That said, late binding is wonderfully useful. Late binding is the only thing supported by older COM classes and OLE applications. Almost every new commercial application and COM class supports both late and early binding. (They often have what are called "dual" interfaces, meaning they support both. For more information, see the sidebar "Dual Interfaces.") You can think of late binding as the lowest common denominator of COM programming, to which almost every object will respond. So if you can program a late binding client application, you can automate almost anything you like. In fact, certain modern-day scripting environments, such as Sybase's PowerBuilder or Microsoft's ASP, can use only late binding.

Early Binding

Early binding is the method of choice if you know, at compile time, how the COM class you wish to automate is defined.

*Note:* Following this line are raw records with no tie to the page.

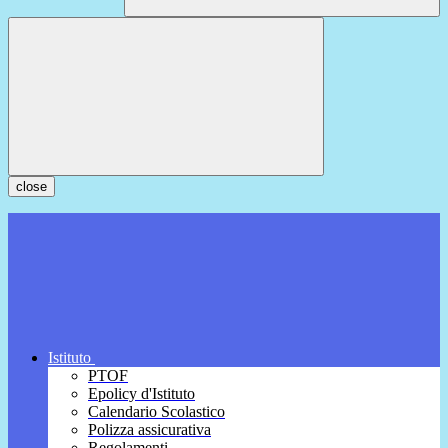
close
Istituto
PTOF
Epolicy d'Istituto
Calendario Scolastico
Polizza assicurativa
Regolamenti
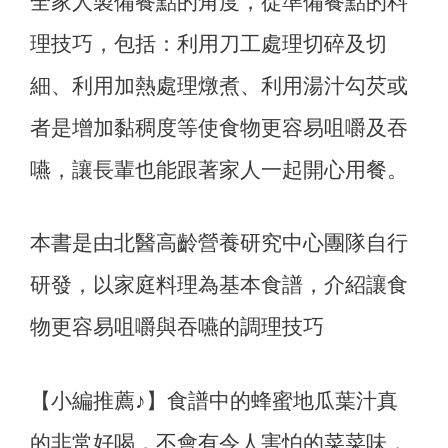
全家人製備餐點的角度，從準備餐點的料
理技巧，包括：利用刀工處理切碎及切
細、利用加熱處理燉煮、利用湯汁勾芡或
者是增加黏稠度等使食物更容易咀嚼及吞
嚥，讓長輩也能跟著家人一起開心用餐。
本書是由北醫高齡營養研究中心團隊自行
研發，以家庭料理為基本食譜，介紹讓食
物更容易咀嚼與吞嚥的調理技巧
【小編推薦♪】食譜中的蜂蜜地瓜葉汁真
的非常好喝，不會有令人害怕的菜菜味，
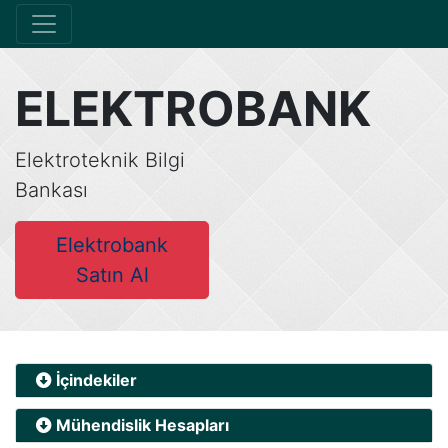
ELEKTROBANK
Elektroteknik Bilgi
Bankası
Elektrobank
Satın Al
İçindekiler
Mühendislik Hesapları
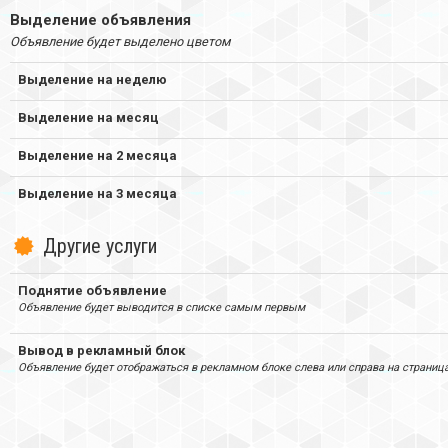
Выделение объявления
Объявление будет выделено цветом
Выделение на неделю
Выделение на месяц
Выделение на 2 месяца
Выделение на 3 месяца
Другие услуги
Поднятие объявление
Объявление будет выводится в списке самым первым
Вывод в рекламный блок
Объявление будет отображаться в рекламном блоке слева или справа на страниц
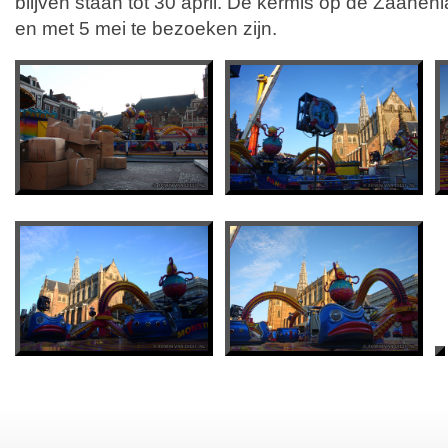
blijven staan tot 30 april. De kermis op de Zaanenla
en met 5 mei te bezoeken zijn.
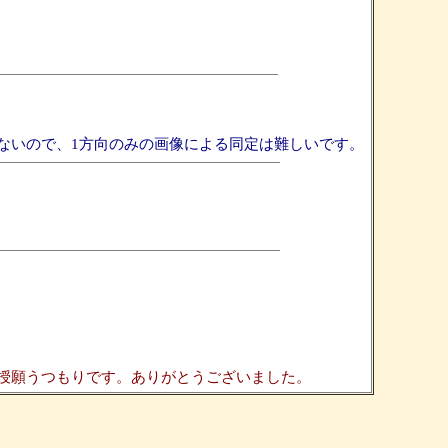
ないので、1方向のみの画像による同定は難しいです。
授願うつもりです。ありがとうございました。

In simple C++ terms, this means you have header files (or a type library) for the object so that the compiler can resolve references to it at compile time. (This "header" is actually more than the traditional C++ class declaration. It contains all the RPC (Remote Procedure Call) plumbing that makes DCOM work. (It can also be generated by your client via a type library, but we'll get into that later.) Method calls invoked using early binding are orders of magnitude faster than late binding calls. To take advantage of early binding you may also need a proxy-stub DLL (also discussed later).

To sum up, early binding is faster, more efficient, and far easier to program. Additionally, with early binding your compiler can type check for you, making an early-bound client application very similar to a traditional C++ application that instantiates and uses a third-party C++ class.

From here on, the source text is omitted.